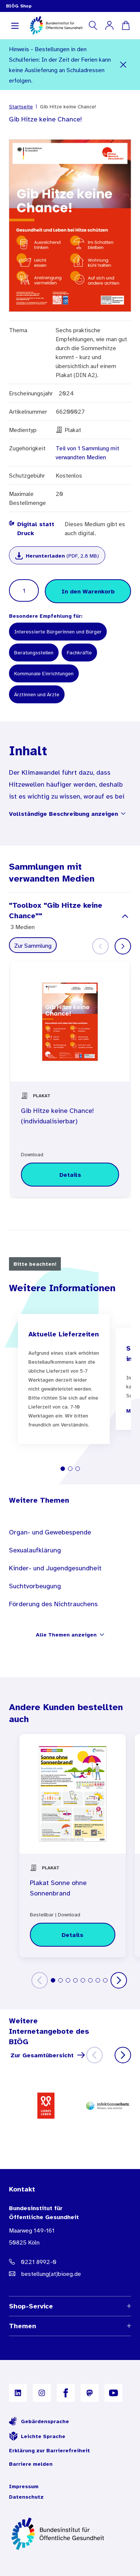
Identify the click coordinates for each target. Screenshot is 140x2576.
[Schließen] (123, 64)
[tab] (62, 1468)
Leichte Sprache (37, 2436)
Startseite (21, 106)
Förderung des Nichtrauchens (53, 1604)
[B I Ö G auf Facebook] (66, 2393)
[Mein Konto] (109, 25)
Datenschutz (26, 2496)
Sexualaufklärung (35, 1550)
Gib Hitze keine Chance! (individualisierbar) (57, 1116)
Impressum (23, 2486)
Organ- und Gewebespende (50, 1532)
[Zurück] (39, 1980)
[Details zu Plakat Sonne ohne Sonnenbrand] (72, 1935)
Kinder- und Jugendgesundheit (55, 1568)
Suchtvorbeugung (35, 1586)
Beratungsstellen (33, 652)
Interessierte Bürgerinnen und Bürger (58, 631)
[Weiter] (123, 946)
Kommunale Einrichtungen (44, 673)
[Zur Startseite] (70, 2533)
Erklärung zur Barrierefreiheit (49, 2450)
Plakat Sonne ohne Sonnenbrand (58, 1888)
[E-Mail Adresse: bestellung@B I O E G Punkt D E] (70, 2273)
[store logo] (56, 25)
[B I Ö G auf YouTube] (113, 2393)
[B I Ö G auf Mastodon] (90, 2393)
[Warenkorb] (126, 25)
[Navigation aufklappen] (15, 25)
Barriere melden (31, 2464)
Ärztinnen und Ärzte (36, 694)
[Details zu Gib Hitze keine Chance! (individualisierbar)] (70, 1175)
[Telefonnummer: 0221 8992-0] (70, 2261)
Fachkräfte (79, 652)
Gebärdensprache (39, 2421)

----------------------------------------

Problem requirements:
Write out again exactly the lines from the start of the data above through the line containing "[B I Ö G auf YouTube] (113, 2393)", inclusive, excluding any pictures.

Expected output:
Identify the click coordinates for each target. Screenshot is 140x2576.
[Schließen] (123, 64)
[tab] (62, 1468)
Leichte Sprache (37, 2436)
Startseite (21, 106)
Förderung des Nichtrauchens (53, 1604)
[B I Ö G auf Facebook] (66, 2393)
[Mein Konto] (109, 25)
Datenschutz (26, 2496)
Sexualaufklärung (35, 1550)
Gib Hitze keine Chance! (individualisierbar) (57, 1116)
Impressum (23, 2486)
Organ- und Gewebespende (50, 1532)
[Zurück] (39, 1980)
[Details zu Plakat Sonne ohne Sonnenbrand] (72, 1935)
Kinder- und Jugendgesundheit (55, 1568)
Suchtvorbeugung (35, 1586)
Beratungsstellen (33, 652)
Interessierte Bürgerinnen und Bürger (58, 631)
[Weiter] (123, 946)
Kommunale Einrichtungen (44, 673)
[Zur Startseite] (70, 2533)
Erklärung zur Barrierefreiheit (49, 2450)
Plakat Sonne ohne Sonnenbrand (58, 1888)
[E-Mail Adresse: bestellung@B I O E G Punkt D E] (70, 2273)
[store logo] (56, 25)
[B I Ö G auf YouTube] (113, 2393)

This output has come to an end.